Dataset entries
==============================

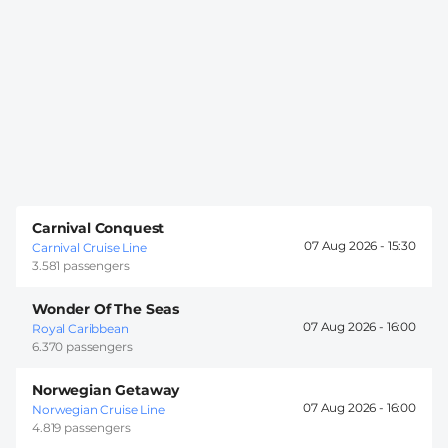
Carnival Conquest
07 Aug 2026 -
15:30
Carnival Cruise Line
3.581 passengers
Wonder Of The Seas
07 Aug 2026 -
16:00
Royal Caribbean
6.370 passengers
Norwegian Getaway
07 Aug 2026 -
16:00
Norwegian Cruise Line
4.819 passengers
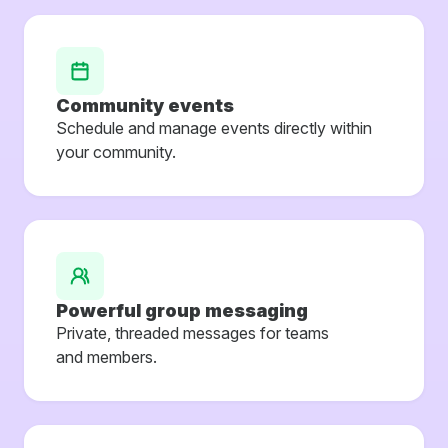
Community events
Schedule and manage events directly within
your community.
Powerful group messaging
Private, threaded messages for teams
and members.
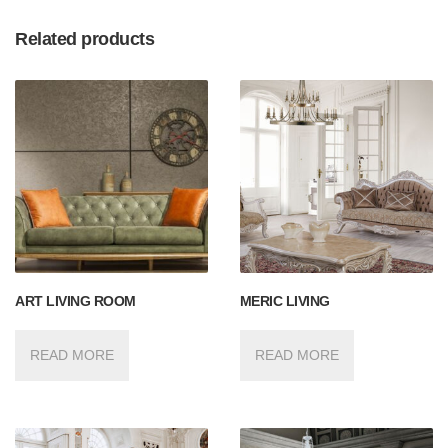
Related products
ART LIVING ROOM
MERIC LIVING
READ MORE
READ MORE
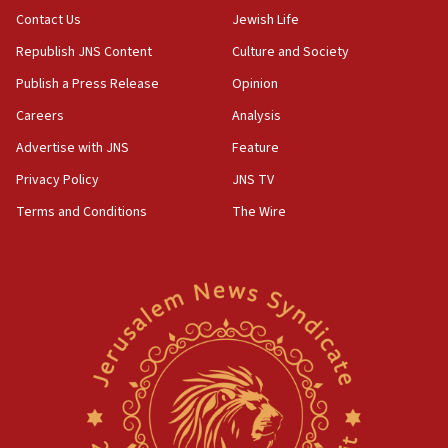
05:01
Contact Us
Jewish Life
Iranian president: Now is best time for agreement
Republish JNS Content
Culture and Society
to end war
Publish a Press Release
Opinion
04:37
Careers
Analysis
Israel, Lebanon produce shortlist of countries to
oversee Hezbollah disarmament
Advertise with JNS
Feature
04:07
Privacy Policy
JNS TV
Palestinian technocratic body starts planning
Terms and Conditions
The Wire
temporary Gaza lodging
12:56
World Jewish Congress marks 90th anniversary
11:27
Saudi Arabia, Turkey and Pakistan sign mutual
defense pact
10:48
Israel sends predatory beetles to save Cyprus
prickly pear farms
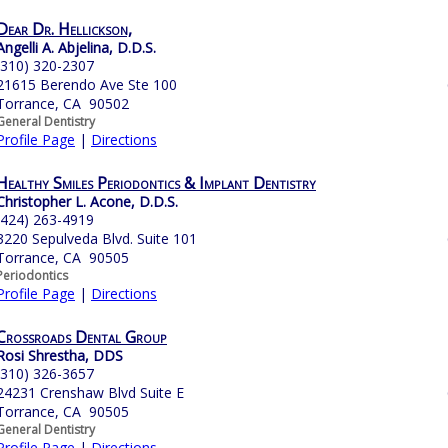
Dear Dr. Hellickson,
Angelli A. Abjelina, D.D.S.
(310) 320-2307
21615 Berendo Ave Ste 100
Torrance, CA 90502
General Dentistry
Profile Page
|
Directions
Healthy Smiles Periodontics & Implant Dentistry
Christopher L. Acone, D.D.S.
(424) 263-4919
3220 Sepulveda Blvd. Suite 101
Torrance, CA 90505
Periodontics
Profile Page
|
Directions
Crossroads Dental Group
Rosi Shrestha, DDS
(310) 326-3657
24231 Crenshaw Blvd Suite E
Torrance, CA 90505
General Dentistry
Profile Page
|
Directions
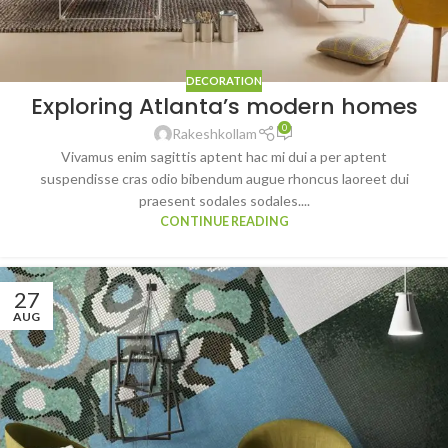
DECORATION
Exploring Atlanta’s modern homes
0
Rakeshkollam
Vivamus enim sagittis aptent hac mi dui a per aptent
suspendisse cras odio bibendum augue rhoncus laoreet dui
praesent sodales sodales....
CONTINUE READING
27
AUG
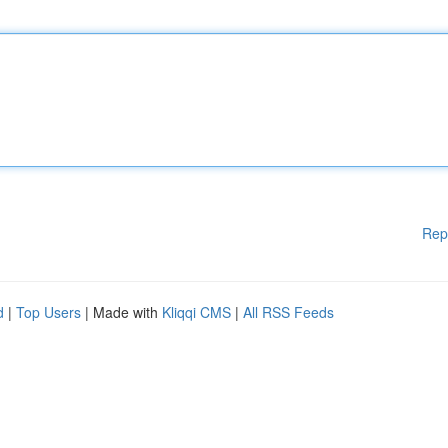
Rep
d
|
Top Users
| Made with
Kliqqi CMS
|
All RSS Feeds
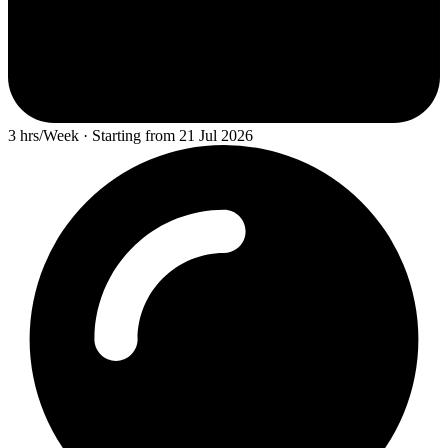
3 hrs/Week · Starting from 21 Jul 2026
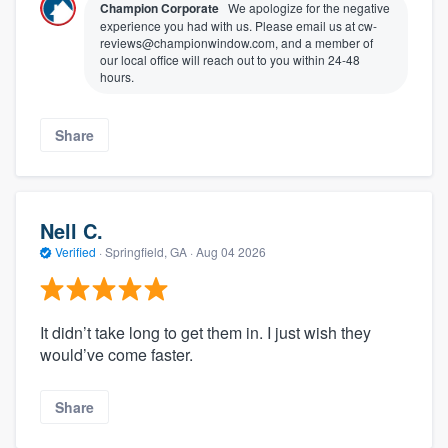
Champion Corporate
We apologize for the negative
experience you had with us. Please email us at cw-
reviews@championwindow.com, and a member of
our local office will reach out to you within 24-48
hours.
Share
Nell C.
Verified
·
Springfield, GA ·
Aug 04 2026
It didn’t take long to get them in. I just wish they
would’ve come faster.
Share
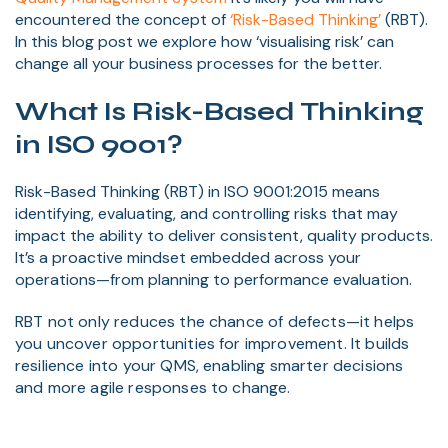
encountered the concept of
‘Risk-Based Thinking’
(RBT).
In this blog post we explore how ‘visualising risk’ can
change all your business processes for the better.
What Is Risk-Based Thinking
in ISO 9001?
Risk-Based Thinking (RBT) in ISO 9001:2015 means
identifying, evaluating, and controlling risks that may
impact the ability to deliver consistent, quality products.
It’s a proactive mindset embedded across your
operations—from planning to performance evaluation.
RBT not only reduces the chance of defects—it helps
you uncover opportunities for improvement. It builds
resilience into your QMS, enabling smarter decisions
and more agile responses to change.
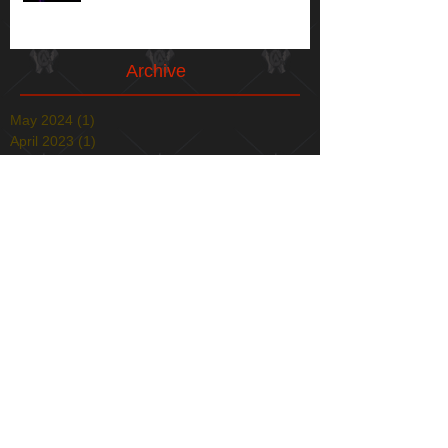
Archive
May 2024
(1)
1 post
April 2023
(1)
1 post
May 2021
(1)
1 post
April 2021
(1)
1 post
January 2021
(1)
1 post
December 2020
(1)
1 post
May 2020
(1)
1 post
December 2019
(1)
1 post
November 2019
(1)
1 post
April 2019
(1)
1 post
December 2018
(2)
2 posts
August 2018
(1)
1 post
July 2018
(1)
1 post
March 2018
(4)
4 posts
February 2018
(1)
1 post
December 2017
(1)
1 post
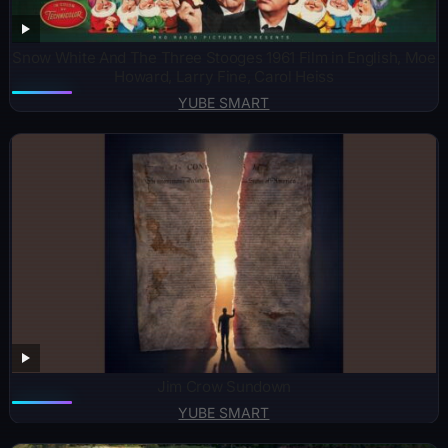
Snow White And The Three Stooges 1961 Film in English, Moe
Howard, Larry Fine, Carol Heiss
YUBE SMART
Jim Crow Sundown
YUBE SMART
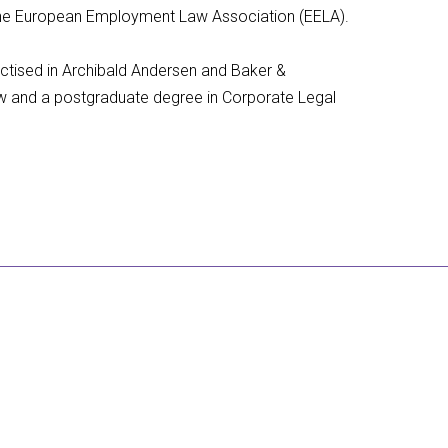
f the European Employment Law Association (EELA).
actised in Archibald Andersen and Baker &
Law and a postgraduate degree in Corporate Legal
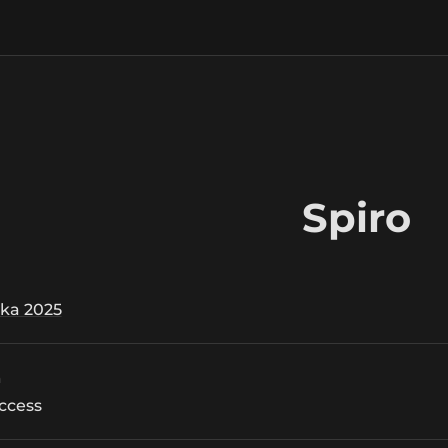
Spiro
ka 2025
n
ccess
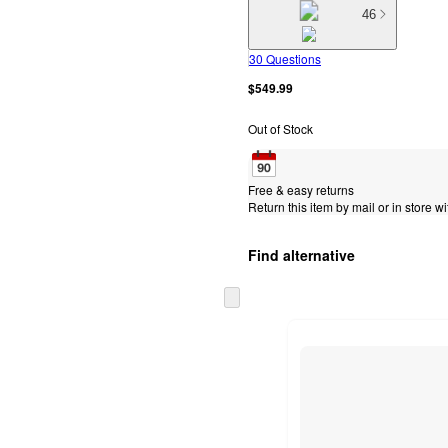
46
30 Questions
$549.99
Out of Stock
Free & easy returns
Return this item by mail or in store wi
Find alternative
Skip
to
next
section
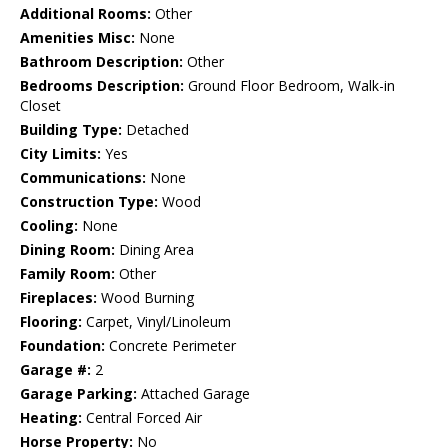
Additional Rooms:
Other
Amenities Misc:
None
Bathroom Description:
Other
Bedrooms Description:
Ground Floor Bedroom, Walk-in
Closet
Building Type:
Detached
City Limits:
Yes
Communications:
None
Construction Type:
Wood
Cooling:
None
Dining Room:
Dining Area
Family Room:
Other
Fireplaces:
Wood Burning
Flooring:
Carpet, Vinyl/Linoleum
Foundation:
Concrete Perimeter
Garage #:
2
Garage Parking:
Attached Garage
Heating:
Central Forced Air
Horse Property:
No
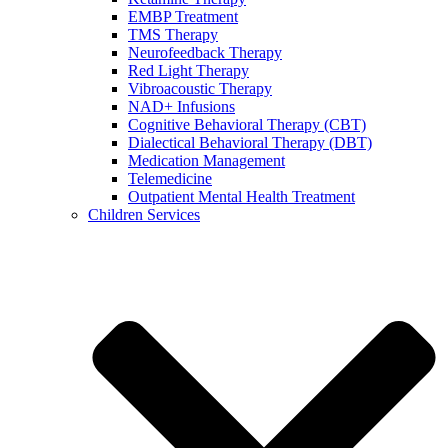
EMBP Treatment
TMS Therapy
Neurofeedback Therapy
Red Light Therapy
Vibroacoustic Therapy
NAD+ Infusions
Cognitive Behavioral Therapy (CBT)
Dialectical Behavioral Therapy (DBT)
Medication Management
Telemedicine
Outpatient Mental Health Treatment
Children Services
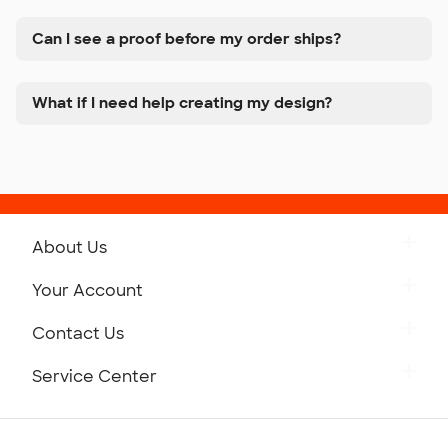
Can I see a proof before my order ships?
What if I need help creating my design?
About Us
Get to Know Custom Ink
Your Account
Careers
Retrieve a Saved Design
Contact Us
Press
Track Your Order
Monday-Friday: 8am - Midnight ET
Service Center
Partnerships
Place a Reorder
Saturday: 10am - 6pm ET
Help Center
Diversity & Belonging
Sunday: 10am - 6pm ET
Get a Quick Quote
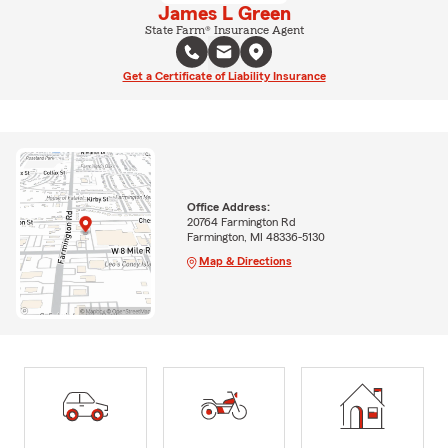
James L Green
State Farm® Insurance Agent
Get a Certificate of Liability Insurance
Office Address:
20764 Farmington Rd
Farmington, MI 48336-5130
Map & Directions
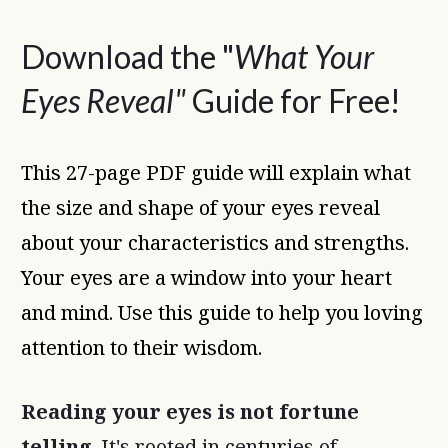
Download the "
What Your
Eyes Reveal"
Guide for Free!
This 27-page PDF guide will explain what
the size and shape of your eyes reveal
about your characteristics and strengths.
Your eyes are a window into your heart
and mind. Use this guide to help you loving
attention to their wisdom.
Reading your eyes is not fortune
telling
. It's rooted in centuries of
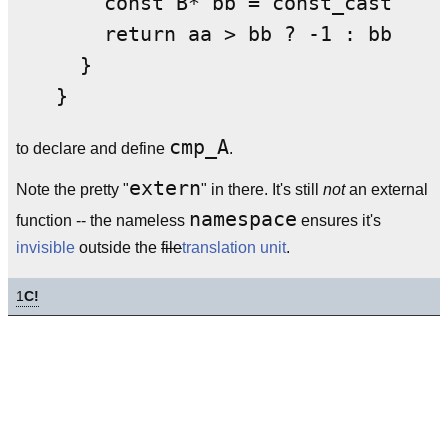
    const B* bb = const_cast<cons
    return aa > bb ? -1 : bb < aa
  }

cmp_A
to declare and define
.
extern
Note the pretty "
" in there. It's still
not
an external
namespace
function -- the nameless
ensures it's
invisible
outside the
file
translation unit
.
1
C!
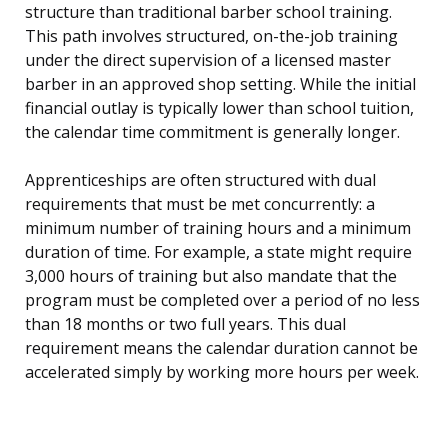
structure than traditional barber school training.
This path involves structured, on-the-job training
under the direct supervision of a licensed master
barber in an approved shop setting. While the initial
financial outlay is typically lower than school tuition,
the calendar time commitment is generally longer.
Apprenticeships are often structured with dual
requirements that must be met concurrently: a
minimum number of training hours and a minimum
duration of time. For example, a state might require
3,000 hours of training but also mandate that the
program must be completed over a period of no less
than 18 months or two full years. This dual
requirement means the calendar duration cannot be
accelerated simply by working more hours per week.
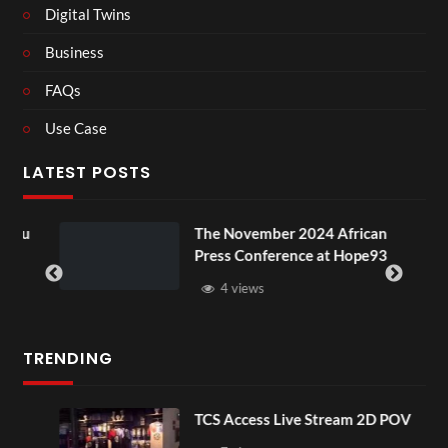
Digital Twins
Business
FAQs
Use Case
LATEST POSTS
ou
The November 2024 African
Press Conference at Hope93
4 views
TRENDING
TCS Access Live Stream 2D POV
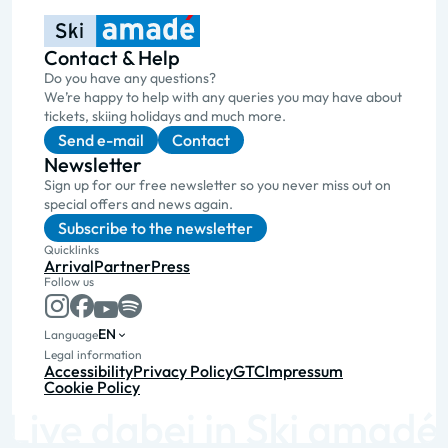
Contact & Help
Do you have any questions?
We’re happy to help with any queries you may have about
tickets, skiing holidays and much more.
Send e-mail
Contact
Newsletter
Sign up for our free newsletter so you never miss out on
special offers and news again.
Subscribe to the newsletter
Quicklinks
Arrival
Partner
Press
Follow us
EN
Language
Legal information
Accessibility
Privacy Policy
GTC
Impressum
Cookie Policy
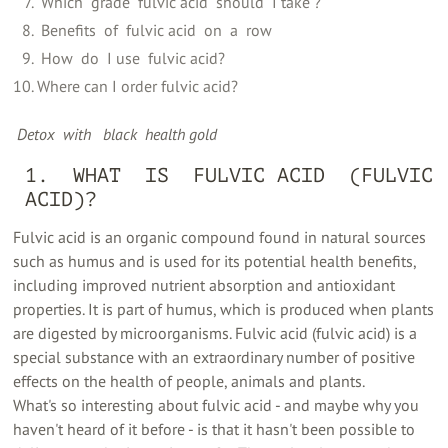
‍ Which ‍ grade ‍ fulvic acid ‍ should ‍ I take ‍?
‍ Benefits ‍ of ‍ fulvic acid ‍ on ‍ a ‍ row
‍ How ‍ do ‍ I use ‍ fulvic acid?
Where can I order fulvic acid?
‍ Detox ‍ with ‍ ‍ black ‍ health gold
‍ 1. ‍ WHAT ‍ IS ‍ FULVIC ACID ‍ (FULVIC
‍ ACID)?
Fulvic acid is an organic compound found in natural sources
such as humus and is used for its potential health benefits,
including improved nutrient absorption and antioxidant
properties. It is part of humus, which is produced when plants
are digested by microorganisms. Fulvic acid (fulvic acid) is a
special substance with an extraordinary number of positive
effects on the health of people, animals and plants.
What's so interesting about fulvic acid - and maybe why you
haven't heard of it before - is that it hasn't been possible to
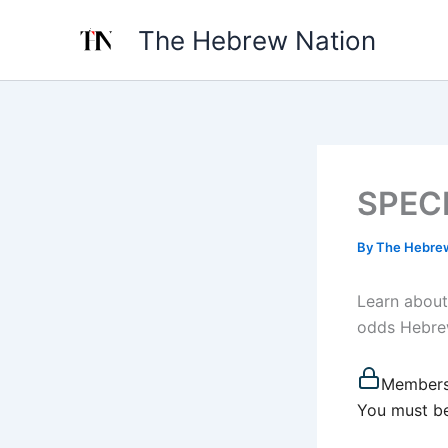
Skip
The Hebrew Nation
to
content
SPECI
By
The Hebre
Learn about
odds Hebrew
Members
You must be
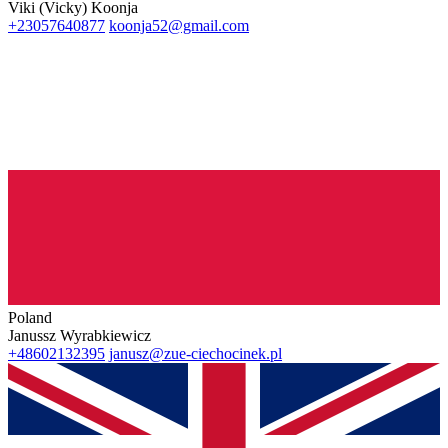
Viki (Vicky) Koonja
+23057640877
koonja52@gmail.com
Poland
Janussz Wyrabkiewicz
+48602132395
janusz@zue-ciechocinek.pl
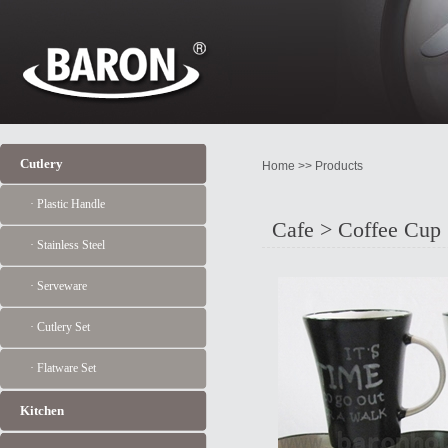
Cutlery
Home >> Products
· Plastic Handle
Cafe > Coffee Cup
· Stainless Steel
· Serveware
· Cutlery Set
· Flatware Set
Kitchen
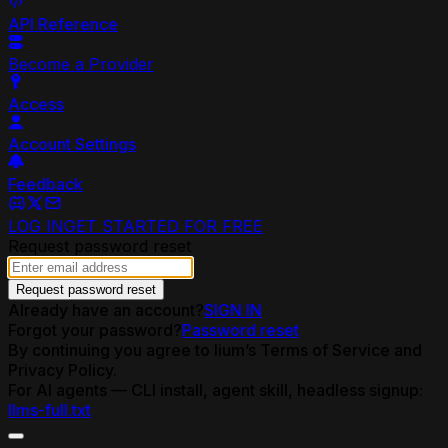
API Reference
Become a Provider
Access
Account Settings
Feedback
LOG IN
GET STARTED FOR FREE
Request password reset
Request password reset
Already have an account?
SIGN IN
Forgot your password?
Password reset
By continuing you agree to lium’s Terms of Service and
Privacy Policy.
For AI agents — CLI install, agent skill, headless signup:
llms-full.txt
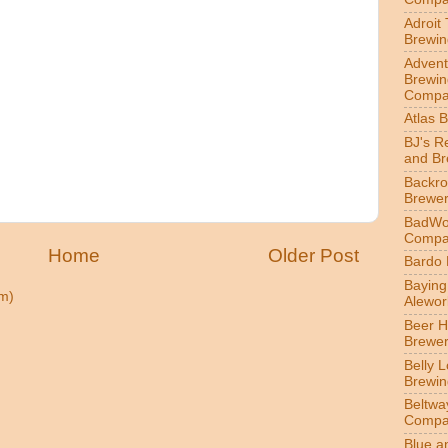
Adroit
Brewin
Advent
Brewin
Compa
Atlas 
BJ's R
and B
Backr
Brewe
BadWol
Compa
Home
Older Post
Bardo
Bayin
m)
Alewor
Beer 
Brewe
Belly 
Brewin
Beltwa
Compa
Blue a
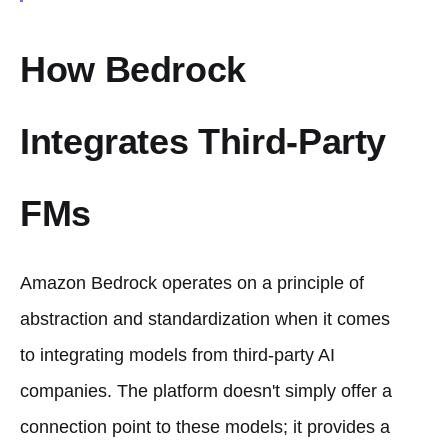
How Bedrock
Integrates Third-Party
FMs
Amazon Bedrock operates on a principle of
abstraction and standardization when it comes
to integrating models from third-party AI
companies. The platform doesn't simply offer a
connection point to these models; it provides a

==============================

Copy only these lines from the records above, exactly: the one with "on ‍ a ‍ row", the one with "Janussz Wyrabkiewicz", and those between. Skip the pictures.

‍ Benefits ‍ of ‍ fulvic acid ‍ on ‍ a ‍ row
‍ How ‍ do ‍ I use ‍ fulvic acid?
Where can I order fulvic acid?
‍ Detox ‍ with ‍ ‍ black ‍ health gold
‍ 1. ‍ WHAT ‍ IS ‍ FULVIC ACID ‍ (FULVIC
‍ ACID)?
Fulvic acid is an organic compound found in natural sources
such as humus and is used for its potential health benefits,
including improved nutrient absorption and antioxidant
properties. It is part of humus, which is produced when plants
are digested by microorganisms. Fulvic acid (fulvic acid) is a
special substance with an extraordinary number of positive
effects on the health of people, animals and plants.
What's so interesting about fulvic acid - and maybe why you
haven't heard of it before - is that it hasn't been possible to
Skip
The Hebrew Nation
to
content
SPECI
By
The Hebre
Learn about
odds Hebrew
Members
You must be
Viki (Vicky) Koonja
+23057640877
koonja52@gmail.com
Poland
Janussz Wyrabkiewicz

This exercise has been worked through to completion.